Curiosa, la contraposición que establece Cioran entre Beckett, poeta del Fin del Mundo, y Nietzsche, profeta de la Aurora de un Mundo Nuevo. De un retrato de 1970, uno más de los muchos que dedicó a su amigo, copio este párrafo:

“La más descabellada de todas las utopías es la del superhombre. Anunciando en la parte fastidiosamente «constructiva» de su obra un nuevo tipo de humanidad, Nietzsche cayó en el ridículo y mostró su ingenuidad; no hace falta ser en absoluto profeta para ver con claridad que el hombre ha agotado ya lo mejor de sí mismo, que está perdiendo la compostura, si es que no la ha perdido ya. «El universo entero apesta a cadáver», dice Clov en Fin de partida, esa respuesta a Zaratustra”.
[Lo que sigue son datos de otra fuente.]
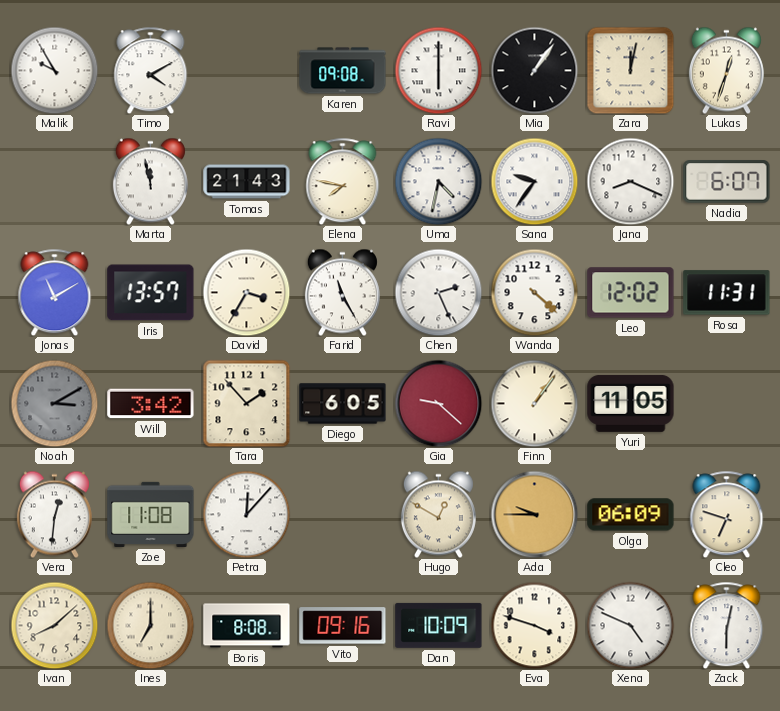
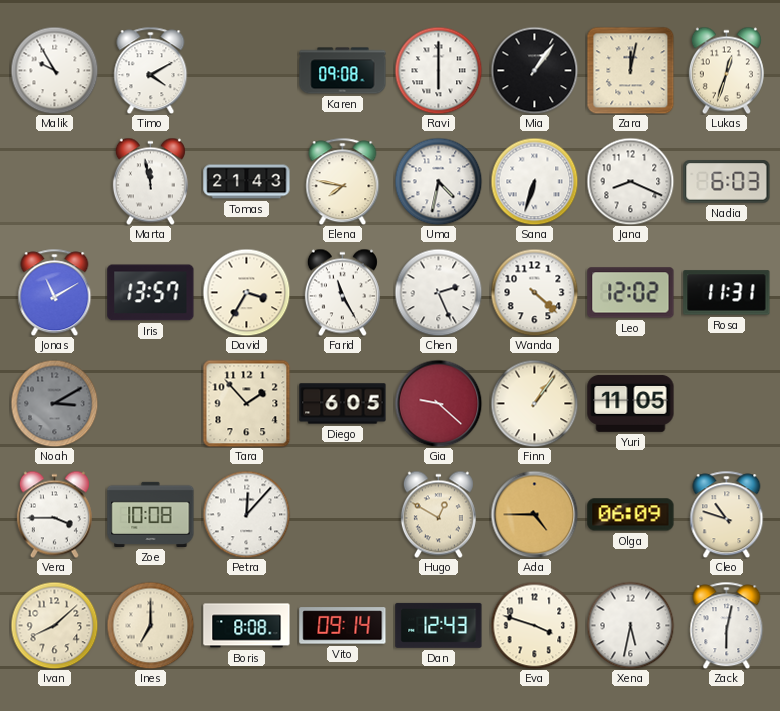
Sana: 9:36 -> 6:33
Nadia: 6:07 -> 6:03
Will: 3:42 -> none
Vera: 12:31 -> 3:45
Zoe: 11:08 -> 10:08
Ada: 9:45 -> 4:45
Cleo: 6:48 -> 10:48
Vito: 09:16 -> 09:14
Dan: 10:09 -> 12:43
Xena: 4:49 -> 5:32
¡Caramba! Nunca habría pensado que Beckett respondiera a Nietzsche. Seguramente Cioran lleva el agua a su molino y el superhombre nietzscheano no es lo que él imagina. Los ingleses de la época decían que el superhombre nietzscheano era Margaret Thatcher. Me parece cierto, sin embargo, que la obra de Beckett es una rotunda negación del valor de la vida. Los personajes de Beckett, sin duda, creen preferible no haber nacido, como los coros de Sófocles. Una posición que hoy sería abucheada. En eso, se advierte que pertenece a otro siglo. ¡Qué contraste con nuestro coro habitual! A pesar de las quejas y agravios, nuestro mundo es oficialmente interesante, ameno, bondadoso, comprometido, lúdico, solidario, en fin, el mejor de los mundos posibles. Una desesperación trágica como la de Beckett sería hoy considerada reaccionaria o resentida. Pero la seriedad de Beckett se sustenta sobre una indiscutible ironía, un humor pletórico. En tanto que la diversión oficial es de una severidad tediosa, lacrimógena, de señoritas del Sagrado Corazón. ¡Cuánto más vitales son los negativos suicidas de Beckett que los afirmativos vitalistas hodiernos! Aunque, eso sí, los humanos hemos agotado lo mejor de nosotros mismos. Un amigo dice que lo agotamos en cuanto se acabó el imperio asirio babilónico, último momento realmente serio de la humanidad.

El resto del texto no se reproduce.